(Saved entries)
########################################

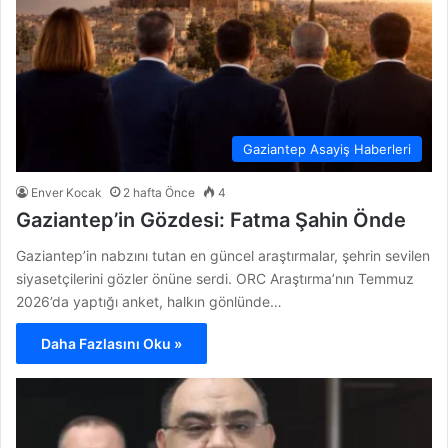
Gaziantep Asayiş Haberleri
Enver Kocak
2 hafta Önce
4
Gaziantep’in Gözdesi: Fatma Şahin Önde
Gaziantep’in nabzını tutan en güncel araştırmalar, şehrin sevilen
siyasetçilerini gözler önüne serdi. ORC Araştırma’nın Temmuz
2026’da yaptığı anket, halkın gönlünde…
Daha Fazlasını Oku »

########################################

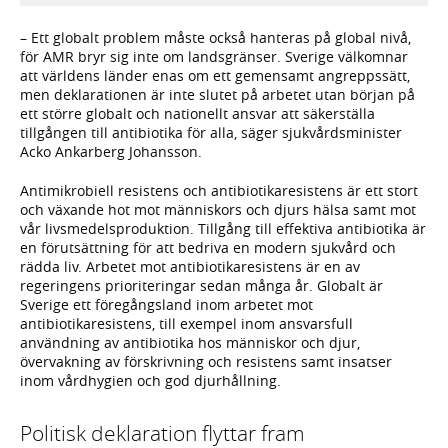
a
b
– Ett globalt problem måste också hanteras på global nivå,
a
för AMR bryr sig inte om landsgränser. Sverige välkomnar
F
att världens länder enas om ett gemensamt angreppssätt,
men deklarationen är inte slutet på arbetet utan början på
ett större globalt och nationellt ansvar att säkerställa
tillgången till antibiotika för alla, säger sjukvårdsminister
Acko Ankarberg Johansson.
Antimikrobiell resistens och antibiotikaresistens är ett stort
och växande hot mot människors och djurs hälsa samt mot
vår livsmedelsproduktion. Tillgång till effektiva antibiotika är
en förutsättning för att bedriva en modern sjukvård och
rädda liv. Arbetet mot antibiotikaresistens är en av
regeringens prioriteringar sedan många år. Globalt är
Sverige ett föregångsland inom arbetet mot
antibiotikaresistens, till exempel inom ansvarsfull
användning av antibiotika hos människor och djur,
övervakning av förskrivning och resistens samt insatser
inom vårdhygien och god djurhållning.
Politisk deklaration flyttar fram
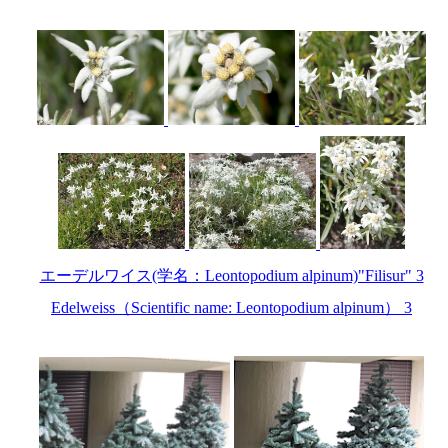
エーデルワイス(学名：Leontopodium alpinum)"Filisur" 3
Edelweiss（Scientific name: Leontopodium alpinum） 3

########################################

(ACTION ITEM):
In the entries above, find the line containing "tillgången till antibiotika" and the line containing "Edelweiss（Scientific name: Leontopodium"; give again exactly those two lines and every line between them, minus the pictures.

(PROBLEM SOLUTION):
tillgången till antibiotika för alla, säger sjukvårdsminister
Acko Ankarberg Johansson.
Antimikrobiell resistens och antibiotikaresistens är ett stort
och växande hot mot människors och djurs hälsa samt mot
vår livsmedelsproduktion. Tillgång till effektiva antibiotika är
en förutsättning för att bedriva en modern sjukvård och
rädda liv. Arbetet mot antibiotikaresistens är en av
regeringens prioriteringar sedan många år. Globalt är
Sverige ett föregångsland inom arbetet mot
antibiotikaresistens, till exempel inom ansvarsfull
användning av antibiotika hos människor och djur,
övervakning av förskrivning och resistens samt insatser
inom vårdhygien och god djurhållning.
Politisk deklaration flyttar fram
エーデルワイス(学名：Leontopodium alpinum)"Filisur" 3
Edelweiss（Scientific name: Leontopodium alpinum） 3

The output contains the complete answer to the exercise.